Les stratégies de création de valeur incluent l’optimisation des prix grâce à des outils dynamiques, la formation des équipes et la mise en œuvre de technologies modernes pour améliorer l’efficacité opérationnelle. Une étude britannique de 2021 a révélé que les grands opérateurs professionnels peuvent générer des loyers supérieurs de 35 % à ceux des petites structures, même après avoir pris en compte les facteurs de marché locaux.
En plus d’être rentable, le self-stockage présente un faible impact environnemental. Avec des émissions de seulement 7 kg de CO₂ par m², les installations de self-stockage sont nettement plus durables que les bâtiments industriels ou les centres de données.
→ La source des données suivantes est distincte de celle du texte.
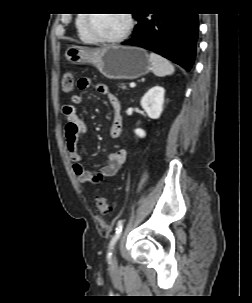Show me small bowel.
Here are the masks:
<instances>
[{"mask_svg":"<svg viewBox=\"0 0 252 303\" xmlns=\"http://www.w3.org/2000/svg\"><path fill=\"white\" fill-rule=\"evenodd\" d=\"M93 85L90 78H81L78 81V87L81 90H87ZM95 88L98 92L104 94L113 109L112 123L110 127V136L118 138L122 132L123 120L121 103L118 97L103 83H96ZM84 99L81 95L73 94L70 103L63 106L62 111L66 117L65 139L66 147L71 160L74 162L73 171L78 179L83 183L98 184L101 181L114 177L126 161L127 151L120 148L108 155L103 163L97 165L93 171L85 170L80 163V152L78 147L79 139L86 133L87 127L84 121L79 117L76 107L81 105Z\"/></svg>","mask_w":252,"mask_h":303,"instance_id":"c3829d8e","label":"small bowel"}]
</instances>
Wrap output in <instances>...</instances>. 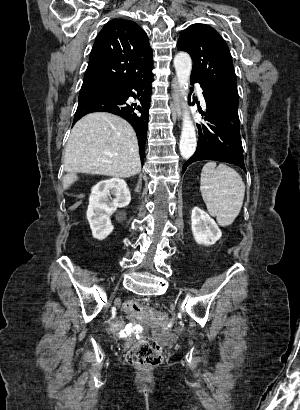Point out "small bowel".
Here are the masks:
<instances>
[{
    "mask_svg": "<svg viewBox=\"0 0 300 410\" xmlns=\"http://www.w3.org/2000/svg\"><path fill=\"white\" fill-rule=\"evenodd\" d=\"M125 328H127V332L129 333V332L134 331L136 329V326L132 324L124 326L122 323H116L111 326L110 330L113 333H120L124 331Z\"/></svg>",
    "mask_w": 300,
    "mask_h": 410,
    "instance_id": "1",
    "label": "small bowel"
}]
</instances>
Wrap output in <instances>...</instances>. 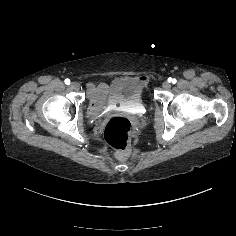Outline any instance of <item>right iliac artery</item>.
<instances>
[{
    "instance_id": "82829eb1",
    "label": "right iliac artery",
    "mask_w": 236,
    "mask_h": 236,
    "mask_svg": "<svg viewBox=\"0 0 236 236\" xmlns=\"http://www.w3.org/2000/svg\"><path fill=\"white\" fill-rule=\"evenodd\" d=\"M64 82H65V84H66V85H69V84H70V80H69L68 78H67V79H65V81H64Z\"/></svg>"
}]
</instances>
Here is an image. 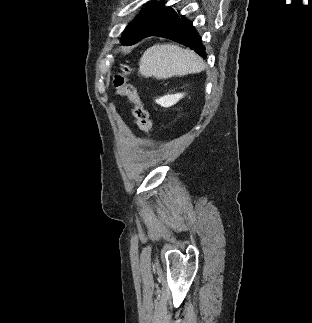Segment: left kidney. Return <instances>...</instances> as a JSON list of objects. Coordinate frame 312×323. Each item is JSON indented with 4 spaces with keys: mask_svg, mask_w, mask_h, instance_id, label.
<instances>
[{
    "mask_svg": "<svg viewBox=\"0 0 312 323\" xmlns=\"http://www.w3.org/2000/svg\"><path fill=\"white\" fill-rule=\"evenodd\" d=\"M183 96L184 94H171V96H163V98H159L156 102L157 104H160V106H163V108H170V106L177 104Z\"/></svg>",
    "mask_w": 312,
    "mask_h": 323,
    "instance_id": "5707ae66",
    "label": "left kidney"
}]
</instances>
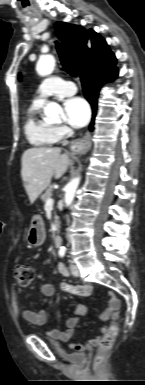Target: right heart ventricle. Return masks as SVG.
<instances>
[{"label":"right heart ventricle","mask_w":145,"mask_h":385,"mask_svg":"<svg viewBox=\"0 0 145 385\" xmlns=\"http://www.w3.org/2000/svg\"><path fill=\"white\" fill-rule=\"evenodd\" d=\"M42 104L33 102L30 105L24 124L26 138L32 145L39 147L52 145L58 140L55 128L39 115Z\"/></svg>","instance_id":"1"}]
</instances>
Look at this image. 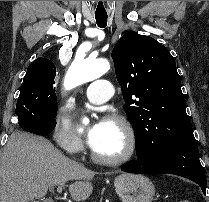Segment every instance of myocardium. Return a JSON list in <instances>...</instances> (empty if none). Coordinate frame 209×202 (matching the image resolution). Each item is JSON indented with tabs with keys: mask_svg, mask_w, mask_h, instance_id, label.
I'll use <instances>...</instances> for the list:
<instances>
[{
	"mask_svg": "<svg viewBox=\"0 0 209 202\" xmlns=\"http://www.w3.org/2000/svg\"><path fill=\"white\" fill-rule=\"evenodd\" d=\"M106 121L118 124L124 131L127 141L125 150L118 156H103L96 152L92 147V159L97 163L105 165H119L131 160L137 151V138L132 125L124 116L121 115H108Z\"/></svg>",
	"mask_w": 209,
	"mask_h": 202,
	"instance_id": "f54148a6",
	"label": "myocardium"
}]
</instances>
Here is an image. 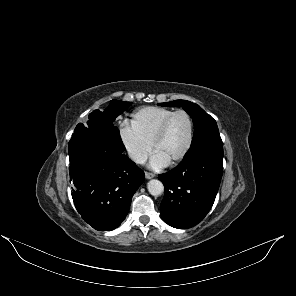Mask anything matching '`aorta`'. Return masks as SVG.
<instances>
[{"instance_id":"aorta-1","label":"aorta","mask_w":296,"mask_h":296,"mask_svg":"<svg viewBox=\"0 0 296 296\" xmlns=\"http://www.w3.org/2000/svg\"><path fill=\"white\" fill-rule=\"evenodd\" d=\"M148 191L153 196H160L164 191L163 183L157 179H152L147 184Z\"/></svg>"}]
</instances>
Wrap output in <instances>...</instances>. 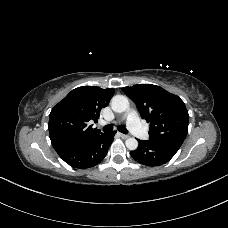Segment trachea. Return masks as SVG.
<instances>
[{
    "mask_svg": "<svg viewBox=\"0 0 228 228\" xmlns=\"http://www.w3.org/2000/svg\"><path fill=\"white\" fill-rule=\"evenodd\" d=\"M112 130H113V126L112 125H106V126L103 127V131L104 132H110ZM118 131H120V132H122L124 134H126L128 132L127 129L124 126H119L118 127Z\"/></svg>",
    "mask_w": 228,
    "mask_h": 228,
    "instance_id": "1",
    "label": "trachea"
}]
</instances>
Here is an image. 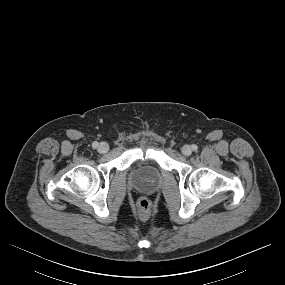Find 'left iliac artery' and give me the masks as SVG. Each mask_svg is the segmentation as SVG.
Wrapping results in <instances>:
<instances>
[{
  "instance_id": "left-iliac-artery-1",
  "label": "left iliac artery",
  "mask_w": 285,
  "mask_h": 285,
  "mask_svg": "<svg viewBox=\"0 0 285 285\" xmlns=\"http://www.w3.org/2000/svg\"><path fill=\"white\" fill-rule=\"evenodd\" d=\"M192 149H193L194 151H197L198 146L194 144V145H192Z\"/></svg>"
}]
</instances>
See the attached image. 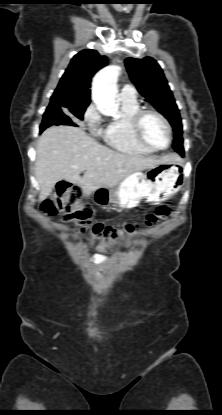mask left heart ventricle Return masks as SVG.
Wrapping results in <instances>:
<instances>
[{"label":"left heart ventricle","instance_id":"left-heart-ventricle-1","mask_svg":"<svg viewBox=\"0 0 222 415\" xmlns=\"http://www.w3.org/2000/svg\"><path fill=\"white\" fill-rule=\"evenodd\" d=\"M142 131L147 141L157 147H164L168 142V133L164 123L155 115H146Z\"/></svg>","mask_w":222,"mask_h":415}]
</instances>
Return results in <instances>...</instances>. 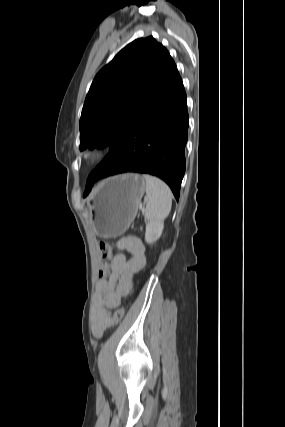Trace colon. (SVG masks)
Returning a JSON list of instances; mask_svg holds the SVG:
<instances>
[{"instance_id": "1", "label": "colon", "mask_w": 285, "mask_h": 427, "mask_svg": "<svg viewBox=\"0 0 285 427\" xmlns=\"http://www.w3.org/2000/svg\"><path fill=\"white\" fill-rule=\"evenodd\" d=\"M98 248L100 255L98 274L100 279L105 280V278L109 275V265L113 253V247L107 242H100ZM124 314L125 309L123 307L116 309L113 315L111 316L110 327H113L118 324L123 318Z\"/></svg>"}]
</instances>
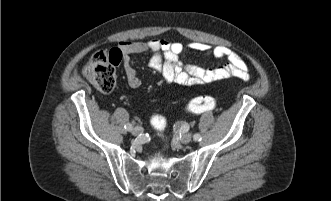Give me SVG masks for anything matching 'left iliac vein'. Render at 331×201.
<instances>
[{
    "mask_svg": "<svg viewBox=\"0 0 331 201\" xmlns=\"http://www.w3.org/2000/svg\"><path fill=\"white\" fill-rule=\"evenodd\" d=\"M192 139V136L190 133H183L181 136H180V141L184 144H187L191 141Z\"/></svg>",
    "mask_w": 331,
    "mask_h": 201,
    "instance_id": "4c4485c4",
    "label": "left iliac vein"
}]
</instances>
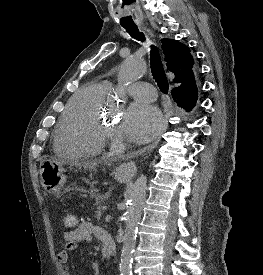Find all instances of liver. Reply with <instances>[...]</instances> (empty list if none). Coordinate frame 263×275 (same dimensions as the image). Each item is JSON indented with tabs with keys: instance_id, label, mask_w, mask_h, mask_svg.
Returning <instances> with one entry per match:
<instances>
[{
	"instance_id": "1",
	"label": "liver",
	"mask_w": 263,
	"mask_h": 275,
	"mask_svg": "<svg viewBox=\"0 0 263 275\" xmlns=\"http://www.w3.org/2000/svg\"><path fill=\"white\" fill-rule=\"evenodd\" d=\"M95 165H96V162L93 161V162H87V163H85L83 166H84L85 168H94Z\"/></svg>"
}]
</instances>
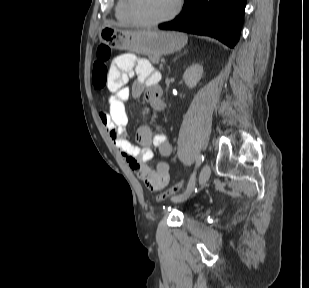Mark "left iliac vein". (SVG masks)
Here are the masks:
<instances>
[{
	"label": "left iliac vein",
	"mask_w": 309,
	"mask_h": 288,
	"mask_svg": "<svg viewBox=\"0 0 309 288\" xmlns=\"http://www.w3.org/2000/svg\"><path fill=\"white\" fill-rule=\"evenodd\" d=\"M210 173H211L210 166L208 164H205L202 167V169L199 173V184L201 186H203L208 181V179L210 177ZM191 193L192 192L186 190L185 194L183 196H181L180 199L174 200L173 202H175V203L184 202L185 200H187L190 197Z\"/></svg>",
	"instance_id": "left-iliac-vein-1"
}]
</instances>
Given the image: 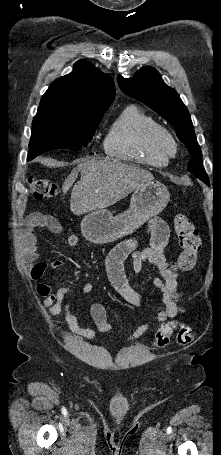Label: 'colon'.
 I'll use <instances>...</instances> for the list:
<instances>
[{
    "instance_id": "5ec220e1",
    "label": "colon",
    "mask_w": 221,
    "mask_h": 455,
    "mask_svg": "<svg viewBox=\"0 0 221 455\" xmlns=\"http://www.w3.org/2000/svg\"><path fill=\"white\" fill-rule=\"evenodd\" d=\"M31 195L37 200H48L59 195L60 189L56 183L45 178H32L29 181ZM174 228L179 240L180 254L172 269L188 272L196 264L201 240L193 222L185 215H178L174 220ZM175 337L180 345H190L196 339V333L186 323L168 321L160 325L154 336L156 348H165Z\"/></svg>"
}]
</instances>
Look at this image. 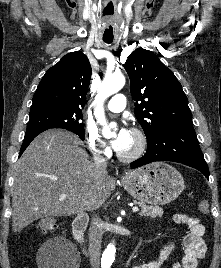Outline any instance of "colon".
I'll return each mask as SVG.
<instances>
[{"label": "colon", "mask_w": 221, "mask_h": 268, "mask_svg": "<svg viewBox=\"0 0 221 268\" xmlns=\"http://www.w3.org/2000/svg\"><path fill=\"white\" fill-rule=\"evenodd\" d=\"M198 209L200 212L207 214L209 212V203L205 199H201L198 202ZM56 221L52 217H46L39 221V228L41 230H51L55 228Z\"/></svg>", "instance_id": "5ec220e1"}]
</instances>
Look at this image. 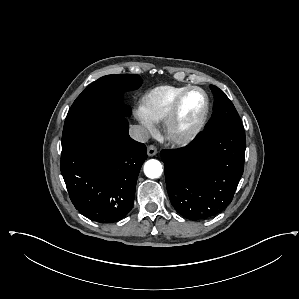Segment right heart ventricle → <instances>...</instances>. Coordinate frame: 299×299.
<instances>
[{
  "mask_svg": "<svg viewBox=\"0 0 299 299\" xmlns=\"http://www.w3.org/2000/svg\"><path fill=\"white\" fill-rule=\"evenodd\" d=\"M187 87L158 86L148 91L141 99L140 113L150 123L163 121L176 97Z\"/></svg>",
  "mask_w": 299,
  "mask_h": 299,
  "instance_id": "right-heart-ventricle-1",
  "label": "right heart ventricle"
}]
</instances>
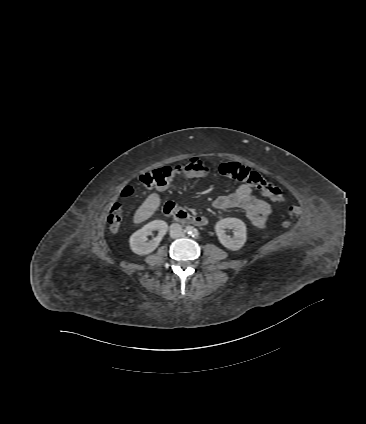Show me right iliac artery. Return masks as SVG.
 Masks as SVG:
<instances>
[{"label": "right iliac artery", "mask_w": 366, "mask_h": 424, "mask_svg": "<svg viewBox=\"0 0 366 424\" xmlns=\"http://www.w3.org/2000/svg\"><path fill=\"white\" fill-rule=\"evenodd\" d=\"M185 232L188 233V234H191L192 233V227L187 226L186 229H185Z\"/></svg>", "instance_id": "obj_1"}]
</instances>
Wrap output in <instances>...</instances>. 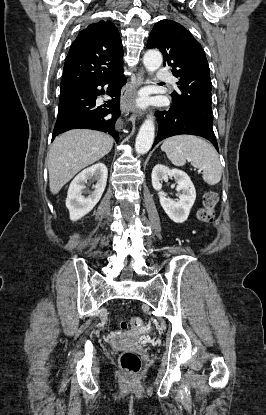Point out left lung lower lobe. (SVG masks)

Cette faible intensité carbone réduit les coûts futurs d’adaptation aux normes environnementales et renforce l’attractivité de ce secteur auprès des investisseurs soucieux des critères ESG.
Pour atteindre les niveaux de pénétration observés au Royaume-Uni, le stock de self-stockage en Europe de l’Ouest devrait tripler. Cependant, des contraintes telles que la rareté des terrains et les réglementations strictes limiteront probablement la vitesse de cette expansion, assurant ainsi une croissance modérée mais durable.
Les volumes d’investissement continuent d’augmenter, alimentés par des transactions notables et l’entrée de nouveaux capitaux institutionnels. En 2023, les volumes annuels ont atteint 1 milliard de dollars, soutenus par des acquisitions importantes comme celles de Lok’n Store au Royaume-Uni et de plateformes allemandes par Shurgard.
Le self-stockage en Europe combine protection contre les risques, rendements solides et potentiel de croissance élevé. Dans un contexte économique incertain, ce secteur offre une rare combinaison de stabilité et de flexibilité, attirant ainsi un éventail croissant d’investisseurs. Pour ceux qui cherchent à diversifier leurs portefeuilles et à s’engager dans un marché en pleine mutation, le self-stockage représente une opportunité stratégique à forte valeur ajoutée.
En investissant dès maintenant, les acteurs peuvent non seulement bénéficier des tendances favorables du marché, mais aussi jouer un rôle actif dans la structuration et la maturation de cette industrie prometteuse.